What is being asked: Please repeat only the lines below starting at the line that holds "以下は任意入力となります。" and ending at the line that holds "chamas na noite", exactly, with both of those lines included and every picture omitted.

::: Input :::

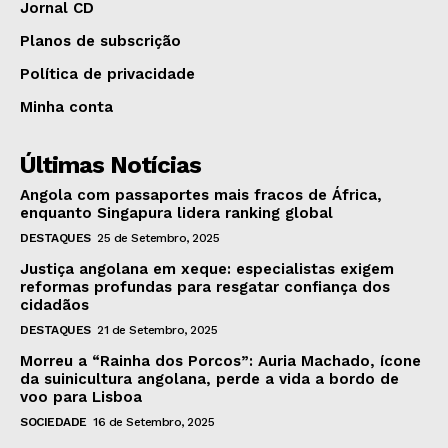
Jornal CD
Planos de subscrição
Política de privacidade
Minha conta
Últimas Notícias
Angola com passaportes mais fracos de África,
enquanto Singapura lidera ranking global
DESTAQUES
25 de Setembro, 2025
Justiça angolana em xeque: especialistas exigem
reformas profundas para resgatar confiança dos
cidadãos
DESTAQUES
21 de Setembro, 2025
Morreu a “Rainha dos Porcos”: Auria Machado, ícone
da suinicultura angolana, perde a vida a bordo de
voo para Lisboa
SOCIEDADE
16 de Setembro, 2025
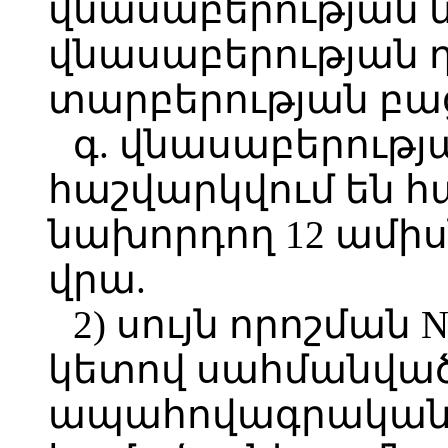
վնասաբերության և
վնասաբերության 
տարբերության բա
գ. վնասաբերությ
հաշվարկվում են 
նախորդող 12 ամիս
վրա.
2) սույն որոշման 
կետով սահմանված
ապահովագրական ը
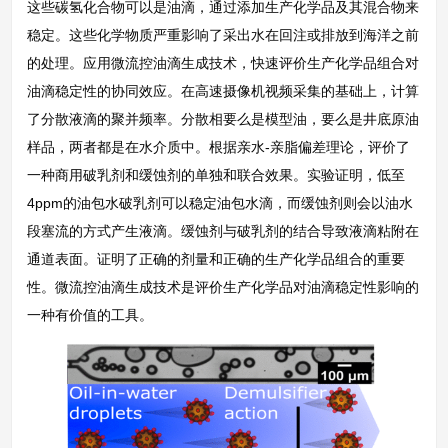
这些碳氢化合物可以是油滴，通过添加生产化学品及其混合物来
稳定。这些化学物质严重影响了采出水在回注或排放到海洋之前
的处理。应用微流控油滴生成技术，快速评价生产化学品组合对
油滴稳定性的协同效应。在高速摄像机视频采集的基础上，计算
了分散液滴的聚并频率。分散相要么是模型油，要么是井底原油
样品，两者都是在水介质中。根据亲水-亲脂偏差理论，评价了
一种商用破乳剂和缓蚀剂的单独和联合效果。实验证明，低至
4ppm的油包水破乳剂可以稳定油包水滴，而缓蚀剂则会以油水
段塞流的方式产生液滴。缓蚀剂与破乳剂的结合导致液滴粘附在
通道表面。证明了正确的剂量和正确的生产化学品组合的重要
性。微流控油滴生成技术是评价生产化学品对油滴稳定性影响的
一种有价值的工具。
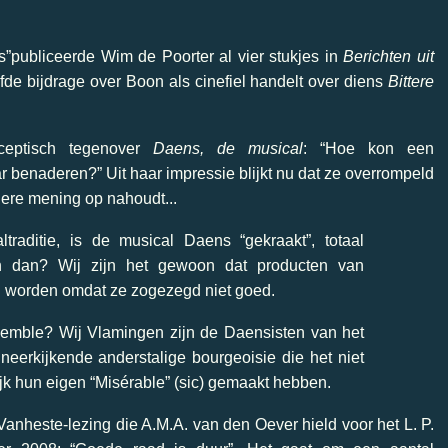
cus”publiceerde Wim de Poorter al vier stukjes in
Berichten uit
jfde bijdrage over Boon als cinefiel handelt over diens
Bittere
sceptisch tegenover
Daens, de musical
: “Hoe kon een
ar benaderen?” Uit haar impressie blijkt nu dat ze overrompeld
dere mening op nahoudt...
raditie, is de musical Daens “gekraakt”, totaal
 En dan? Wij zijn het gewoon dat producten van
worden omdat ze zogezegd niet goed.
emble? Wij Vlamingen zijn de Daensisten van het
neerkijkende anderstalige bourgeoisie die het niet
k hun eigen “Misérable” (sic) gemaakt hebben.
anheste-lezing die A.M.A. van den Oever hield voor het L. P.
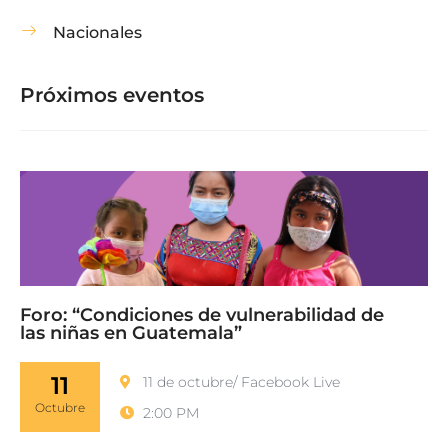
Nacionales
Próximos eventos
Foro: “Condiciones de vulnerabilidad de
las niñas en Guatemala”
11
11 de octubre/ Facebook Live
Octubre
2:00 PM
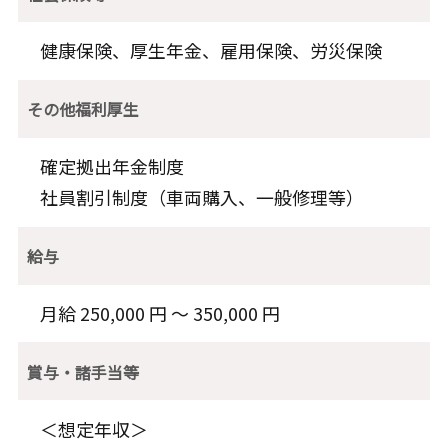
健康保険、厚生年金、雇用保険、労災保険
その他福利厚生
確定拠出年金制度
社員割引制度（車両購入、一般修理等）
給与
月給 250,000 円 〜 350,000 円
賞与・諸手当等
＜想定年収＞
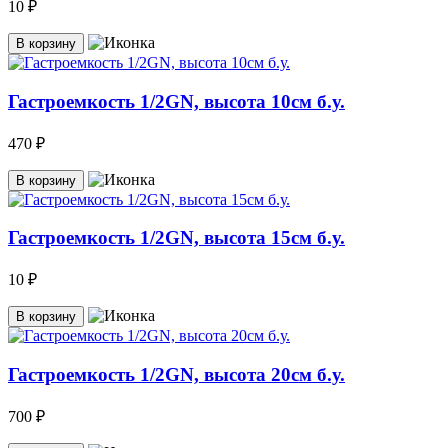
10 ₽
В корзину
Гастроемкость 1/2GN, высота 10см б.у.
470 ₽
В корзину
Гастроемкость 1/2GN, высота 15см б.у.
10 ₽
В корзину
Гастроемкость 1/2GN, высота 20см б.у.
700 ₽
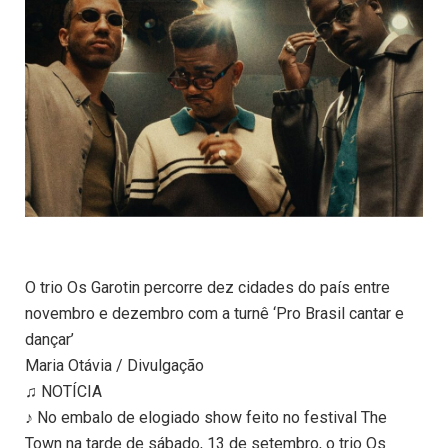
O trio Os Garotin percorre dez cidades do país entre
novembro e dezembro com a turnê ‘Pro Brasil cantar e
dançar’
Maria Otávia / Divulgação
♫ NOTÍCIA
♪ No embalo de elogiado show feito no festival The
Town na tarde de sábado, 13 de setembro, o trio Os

:::
::: Input :::

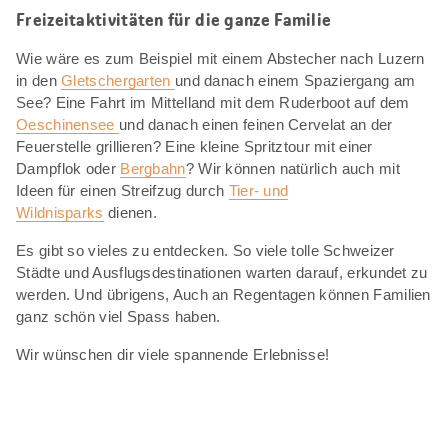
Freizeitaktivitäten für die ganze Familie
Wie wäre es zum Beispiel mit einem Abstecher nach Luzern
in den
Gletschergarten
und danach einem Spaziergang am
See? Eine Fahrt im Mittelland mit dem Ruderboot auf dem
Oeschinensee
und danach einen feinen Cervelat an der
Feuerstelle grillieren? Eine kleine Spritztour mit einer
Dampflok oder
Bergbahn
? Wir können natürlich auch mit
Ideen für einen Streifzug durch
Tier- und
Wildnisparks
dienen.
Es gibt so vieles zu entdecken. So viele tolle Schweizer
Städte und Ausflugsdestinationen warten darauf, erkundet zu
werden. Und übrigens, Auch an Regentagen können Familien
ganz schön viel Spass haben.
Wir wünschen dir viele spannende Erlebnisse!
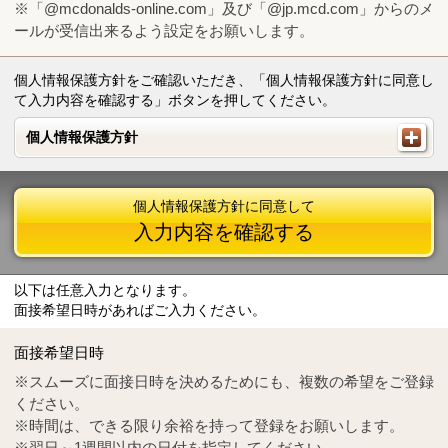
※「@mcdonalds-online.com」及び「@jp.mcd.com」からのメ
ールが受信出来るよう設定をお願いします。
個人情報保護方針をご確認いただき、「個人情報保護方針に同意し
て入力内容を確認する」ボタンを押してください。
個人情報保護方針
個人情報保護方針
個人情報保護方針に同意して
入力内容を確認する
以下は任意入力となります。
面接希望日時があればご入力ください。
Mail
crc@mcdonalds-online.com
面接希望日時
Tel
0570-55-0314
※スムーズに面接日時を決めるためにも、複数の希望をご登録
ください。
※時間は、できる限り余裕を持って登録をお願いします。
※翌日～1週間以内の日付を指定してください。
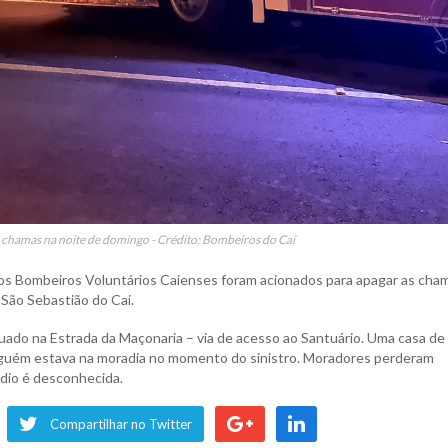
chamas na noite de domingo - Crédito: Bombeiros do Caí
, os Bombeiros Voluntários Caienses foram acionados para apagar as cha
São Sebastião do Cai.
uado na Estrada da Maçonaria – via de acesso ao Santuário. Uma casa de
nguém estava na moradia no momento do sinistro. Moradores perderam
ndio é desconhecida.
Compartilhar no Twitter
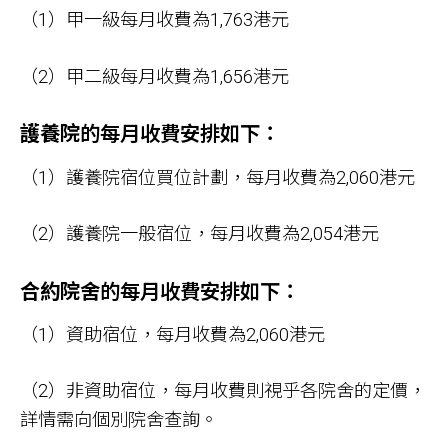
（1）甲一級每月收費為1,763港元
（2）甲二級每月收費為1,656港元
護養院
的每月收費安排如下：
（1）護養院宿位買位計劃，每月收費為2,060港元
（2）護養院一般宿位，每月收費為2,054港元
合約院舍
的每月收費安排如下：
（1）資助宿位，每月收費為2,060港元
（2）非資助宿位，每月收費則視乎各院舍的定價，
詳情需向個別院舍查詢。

:::

Task solution:
以下は任意入力となります。
面接希望日時があればご入力ください。
Mail
crc@mcdonalds-online.com
面接希望日時
Tel
0570-55-0314
※スムーズに面接日時を決めるためにも、複数の希望をご登録
ください。
※時間は、できる限り余裕を持って登録をお願いします。
※翌日～1週間以内の日付を指定してください。
chamas na noite de domingo - Crédito: Bombeiros do Caí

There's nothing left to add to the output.